Pictures in the entries below are excluded; copy only the lines from the one containing "Video に MP3" to the one containing "années, The Snitch, s’est exprimé", both included.

• **Saved data entries**:
# # # # # # #

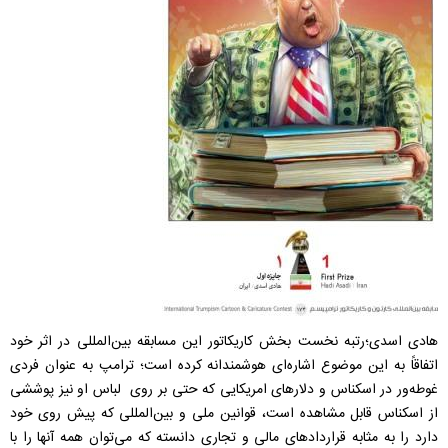
هادی اسدی؛رتبه نخست بخش کاریکاتور این مسابقه بین‌المللی در اثر خود
اتفاقاً به این موضوع اشاره‌ای هوشمندانه کرده است؛ ترامپ به عنوان فردی
غوطه‌ور در اسکناس و دلارهای امریکایی که حتی بر روی لباس او نیز پوششی
از اسکناس قابل مشاهده است، قوانین ملی و بین‌المللی که پیش روی خود
دارد را به مثابه قراردادهای مالی و تجاری دانسته که می‌توان همه آنها را با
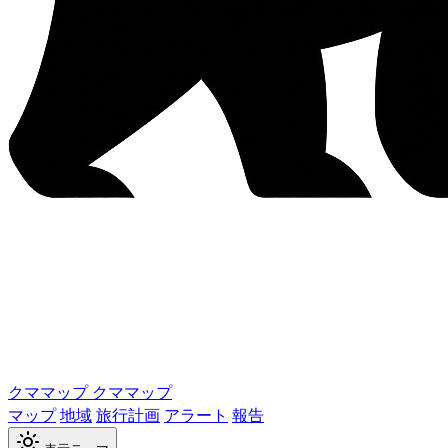
クママップ
クママップ
マップ
地域
旅行計画
アラート
報告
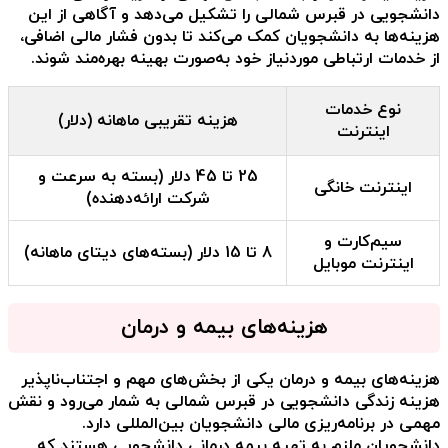
دانشجویی در قبرس شمالی
را تشکیل می‌دهد و آگاهی از این
هزینه‌ها به دانشجویان کمک می‌کند تا بدون فشار مالی اضافی،
از خدمات ارتباطی موردنیاز خود به‌صورت بهینه بهره‌مند شوند.
نوع خدمات
هزینه تقریبی ماهانه (دلار)
اینترنت
25 تا 45 دلار (بسته به سرعت و
اینترنت خانگی
شرکت ارائه‌دهنده)
سیم‌کارت و
8 تا 15 دلار (بسته‌های دیتای ماهانه)
اینترنت موبایل
هزینه‌های بیمه و درمان
هزینه‌های بیمه و درمان یکی از بخش‌های مهم و اجتناب‌ناپذیر
هزینه زندگی دانشجویی در قبرس شمالی
به شمار می‌رود و نقش
مهمی در برنامه‌ریزی مالی دانشجویان بین‌المللی دارد.
دانشجویان ملزم به تهیه بیمه درمانی دانشجویی هستند که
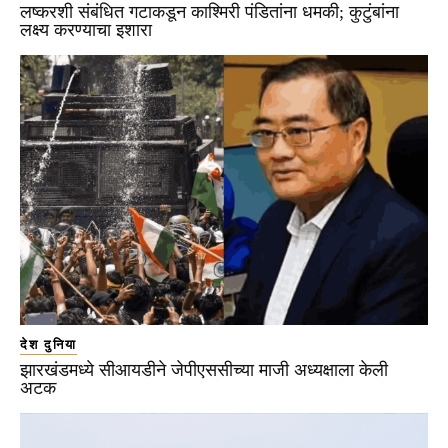
लष्करशी संबंधित गटाकडून काश्मिरी पंडितांना धमकी; कुटुंबांना
लक्ष्य करण्याचा इशारा
देश दुनिया
झारखंडमध्ये सीआयडीने जेपीएससीच्या माजी अध्यक्षाला केली
अटक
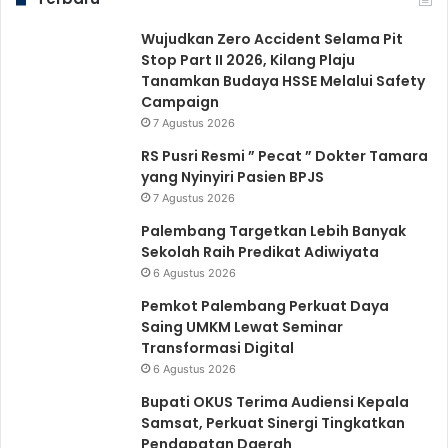
Wujudkan Zero Accident Selama Pit
Stop Part II 2026, Kilang Plaju
Tanamkan Budaya HSSE Melalui Safety
Campaign
7 Agustus 2026
RS Pusri Resmi ” Pecat ” Dokter Tamara
yang Nyinyiri Pasien BPJS
7 Agustus 2026
Palembang Targetkan Lebih Banyak
Sekolah Raih Predikat Adiwiyata
6 Agustus 2026
Pemkot Palembang Perkuat Daya
Saing UMKM Lewat Seminar
Transformasi Digital
6 Agustus 2026
Bupati OKUS Terima Audiensi Kepala
Samsat, Perkuat Sinergi Tingkatkan
Pendapatan Daerah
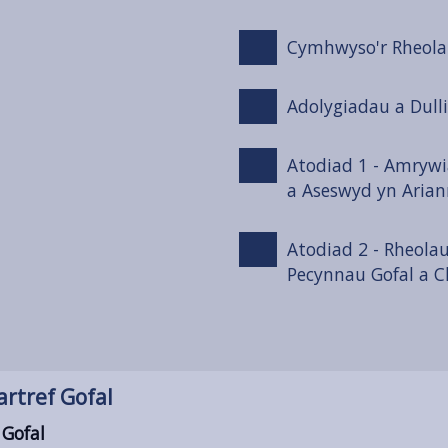
Cymhwyso'r Rheolau
Adolygiadau a Dulli
Atodiad 1 - Amryw
a Aseswyd yn Arian
Atodiad 2 - Rheola
Pecynnau Gofal a 
rtref Gofal
 Gofal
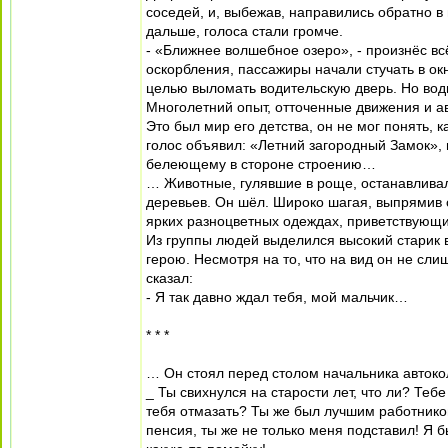
соседей, и, выбежав, направились обратно в
дальше, голоса стали громче.
- «Ближнее волшебное озеро», - произнёс вс
оскорбления, пассажиры начали стучать в ок
целью выломать водительскую дверь. Но вод
Многолетний опыт, отточенные движения и а
Это был мир его детства, он не мог понять, к
голос объявил: «Летний загородный Замок», 
белеющему в стороне строению…
… Животные, гулявшие в роще, останавливал
деревьев. Он шёл. Широко шагая, выпрямив с
ярких разноцветных одеждах, приветствующ
Из группы людей выделился высокий старик 
герою. Несмотря на то, что на вид он не сли
сказал:
- Я так давно ждал тебя, мой мальчик…
* * *
… Он стоял перед столом начальника авток
_ Ты свихнулся на старости лет, что ли? Тебе
тебя отмазать? Ты же был лучшим работником
пенсия, ты же не только меня подставил! Я б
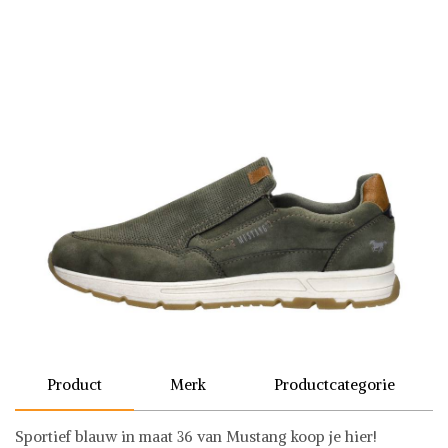
Product
Merk
Productcategorie
Sportief blauw in maat 36 van Mustang koop je hier!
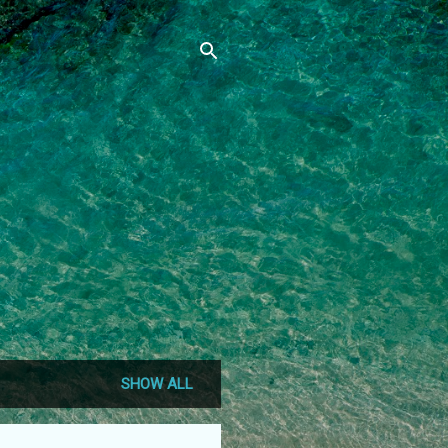
SHOW ALL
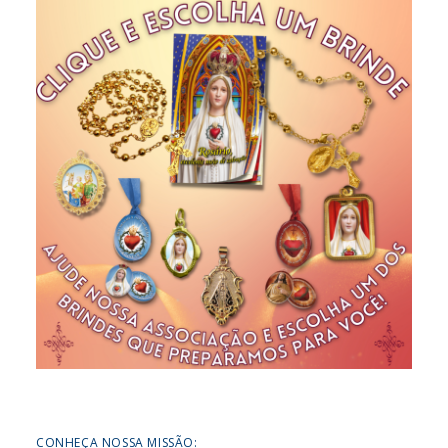
CONHEÇA NOSSA MISSÃO:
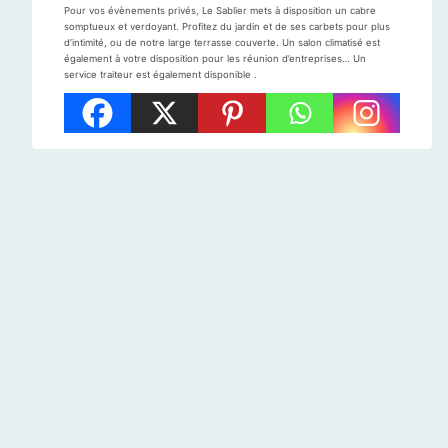
Pour vos évènements privés, Le Sablier mets à disposition un cabre
somptueux et verdoyant. Profitez du jardin et de ses carbets pour plus
d’intimité, ou de notre large terrasse couverte. Un salon climatisé est
également à votre disposition pour les réunion d’entreprises… Un
service traiteur est également disponible .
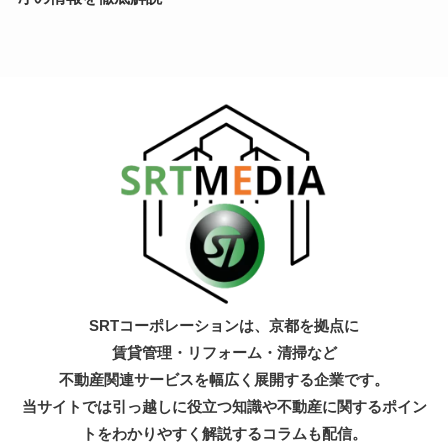
SRTコーポレーションは、京都を拠点に
賃貸管理・リフォーム・清掃など
不動産関連サービスを幅広く展開する企業です。
当サイトでは引っ越しに役立つ知識
や不動産に関するポイン
トをわかりやすく解説するコラムも配信。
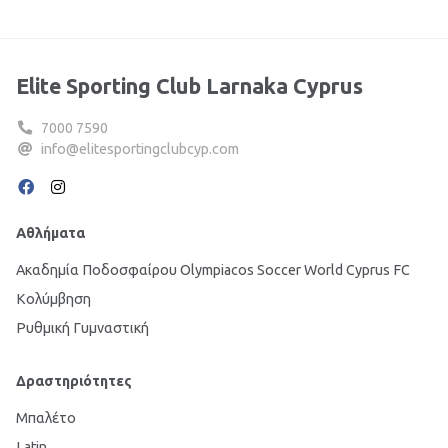
Elite Sporting Club Larnaka Cyprus
7000 7590
info@elitesportingclubcyp.com
Αθλήματα
Ακαδημία Ποδοσφαίρου Olympiacos Soccer World Cyprus FC
Κολύμβηση
Ρυθμική Γυμναστική
Δραστηριότητες
Μπαλέτο
Latin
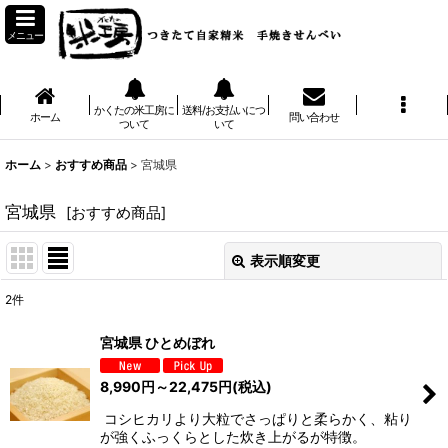
メニュー
かくたの米工房に
送料/お支払いにつ
ホーム
問い合わせ
ついて
いて
ホーム
>
おすすめ商品
>
宮城県
宮城県
[
おすすめ商品
]
表示順変更
閉じる
2
件
表示数
:
宮城県 ひとめぼれ
並び順
:
8,990
円
～22,475
円
(税込)
コシヒカリより大粒でさっぱりと柔らかく、粘り
絞り込む
が強くふっくらとした炊き上がるが特徴。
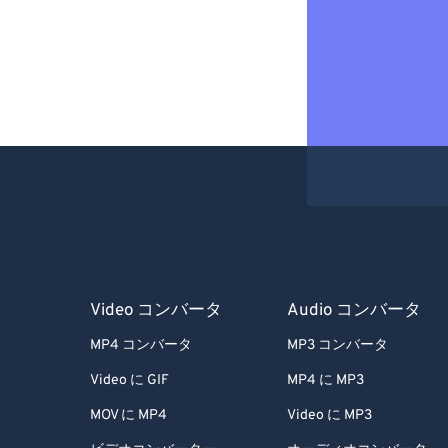
Video コンバータ
Audio コンバータ
MP4 コンバータ
MP3 コンバータ
Video に GIF
MP4 に MP3
MOV に MP4
Video に MP3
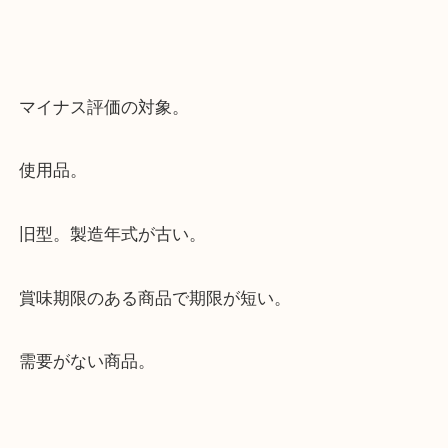
現行品。製造年式が新しい。（特に電化製品の場合
型式でも、より新しい年式の方が高評価。）
賞味期限のある商品は、極力期限が長い事。
需要がある商品。
マイナス評価の対象。
使用品。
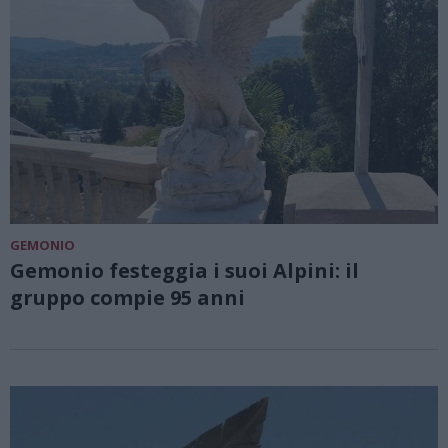
GEMONIO
Gemonio festeggia i suoi Alpini: il
gruppo compie 95 anni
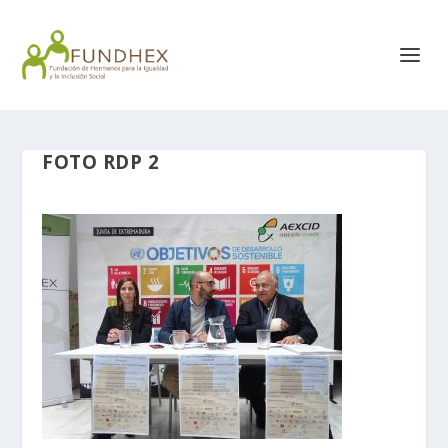
FOTO RDP 2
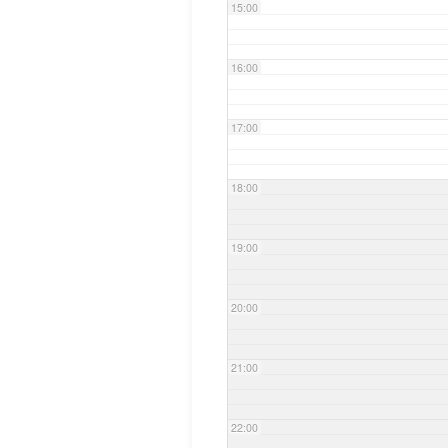
15:00
16:00
17:00
18:00
19:00
20:00
21:00
22:00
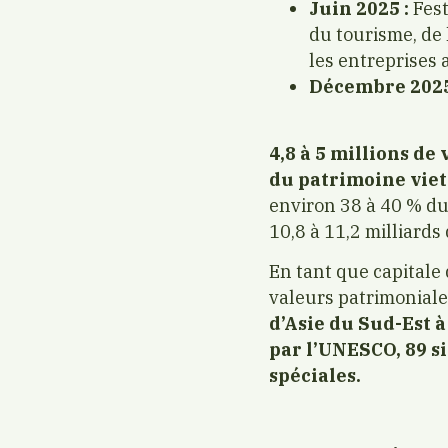
Juin 2025 :
Fest
du tourisme, de 
les entreprises
Décembre 2025
4,8 à 5 millions de
du patrimoine vie
environ 38 à 40 % du
10,8 à 11,2 milliards
En tant que capitale
valeurs patrimoniale
d’Asie du Sud-Est à
par l’UNESCO, 89 si
spéciales.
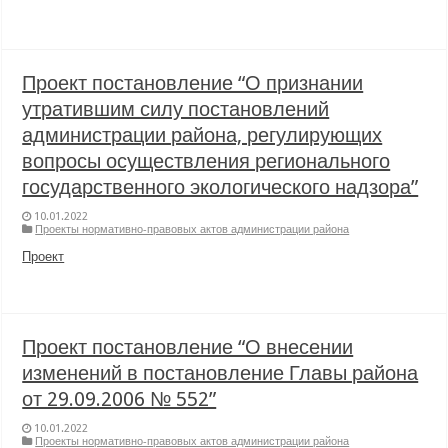
Проект постановление “О признании
утратившим силу постановлений
администрации района, регулирующих
вопросы осуществления регионального
государственного экологического надзора”
10.01.2022
Проекты нормативно-правовых актов администрации района
Проект
Проект постановление “О внесении
изменений в постановление Главы района
от 29.09.2006 № 552”
10.01.2022
Проекты нормативно-правовых актов администрации района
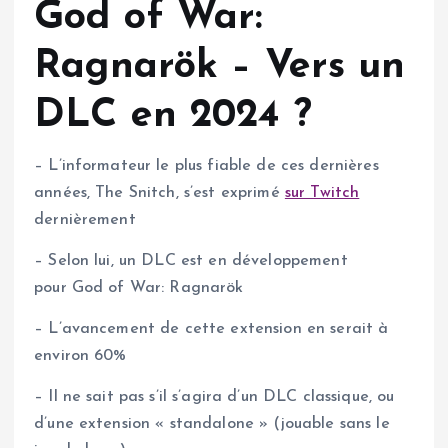
God of War:
Ragnarök – Vers un
DLC en 2024 ?
– L’informateur le plus fiable de ces dernières
années, The Snitch, s’est exprimé
sur Twitch
dernièrement
– Selon lui, un DLC est en développement
pour God of War: Ragnarök
– L’avancement de cette extension en serait à
environ 60%
– Il ne sait pas s’il s’agira d’un DLC classique, ou
d’une extension « standalone » (jouable sans le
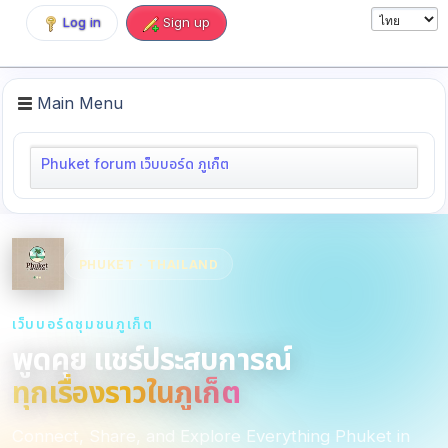
Log in
Sign up
Main Menu
Phuket forum เว็บบอร์ด ภูเก็ต
PHUKET · THAILAND
เว็บบอร์ดชุมชนภูเก็ต
พูดคุย แชร์ประสบการณ์
ทุกเรื่องราวในภูเก็ต
Connect, Share, and Explore Everything Phuket in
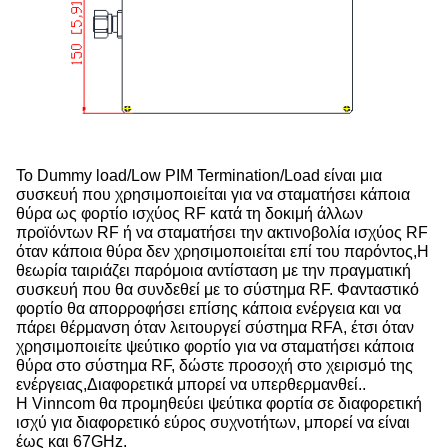
Το Dummy load/Low PIM Termination/Load είναι μια
συσκευή που χρησιμοποιείται για να σταματήσει κάποια
θύρα ως φορτίο ισχύος RF κατά τη δοκιμή άλλων
προϊόντων RF ή να σταματήσει την ακτινοβολία ισχύος RF
όταν κάποια θύρα δεν χρησιμοποιείται επί του παρόντος,Η
θεωρία ταιριάζει παρόμοια αντίσταση με την πραγματική
συσκευή που θα συνδεθεί με το σύστημα RF. Φανταστικό
φορτίο θα απορροφήσει επίσης κάποια ενέργεια και να
πάρει θέρμανση όταν λειτουργεί σύστημα RFA, έτσι όταν
χρησιμοποιείτε ψεύτικο φορτίο για να σταματήσει κάποια
θύρα στο σύστημα RF, δώστε προσοχή στο χειρισμό της
ενέργειας,Διαφορετικά μπορεί να υπερθερμανθεί..
Η Vinncom θα προμηθεύει ψεύτικα φορτία σε διαφορετική
ισχύ για διαφορετικό εύρος συχνοτήτων, μπορεί να είναι
έως και 67GHz.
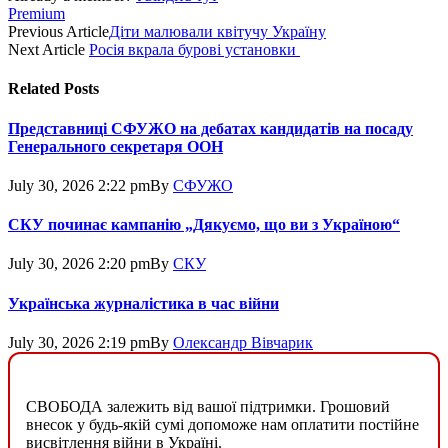
Premium
Previous Article
Діти малювали квітучу Україну
Next Article
Росія вкрала бурові установки
Related
Posts
Представниці СФУЖО на дебатах кандидатів на посаду
Генерального секретаря ООН
July 30, 2026 2:22 pm
By
СФУЖО
СКУ починає кампанію „Дякуємо, що ви з Україною“
July 30, 2026 2:20 pm
By
СКУ
Українська журналістика в час війни
July 30, 2026 2:19 pm
By
Олександр Вівчарик
СВОБОДА залежить від вашої підтримки. Грошовий
внесок у будь-якій сумі допоможе нам оплатити постійне
висвітлення війни в Україні.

# # # # # # #

• **Task result**:
Video に MP3
現行品。製造年式が新しい。（特に電化製品の場合
型式でも、より新しい年式の方が高評価。）
賞味期限のある商品は、極力期限が長い事。
需要がある商品。
マイナス評価の対象。
使用品。
GEMONIO
Gemonio festeggia i suoi Alpini: il
gruppo compie 95 anni
FOTO RDP 2
15:00
16:00
17:00
18:00
19:00
20:00
21:00
22:00
Juin 2025 :
Fest
du tourisme, de 
les entreprises
Décembre 2025
4,8 à 5 millions de
du patrimoine vie
environ 38 à 40 % du
10,8 à 11,2 milliards
En tant que capitale
valeurs patrimoniale
d’Asie du Sud-Est à
par l’UNESCO, 89 si
spéciales.
Проект постановление “О признании
утратившим силу постановлений
администрации района, регулирующих
вопросы осуществления регионального
государственного экологического надзора”
10.01.2022
Проекты нормативно-правовых актов администрации района
Проект
Проект постановление “О внесении
изменений в постановление Главы района
от 29.09.2006 № 552”
10.01.2022
Проекты нормативно-правовых актов администрации района
God of War:
Ragnarök – Vers un
DLC en 2024 ?
– L’informateur le plus fiable de ces dernières
années, The Snitch, s’est exprimé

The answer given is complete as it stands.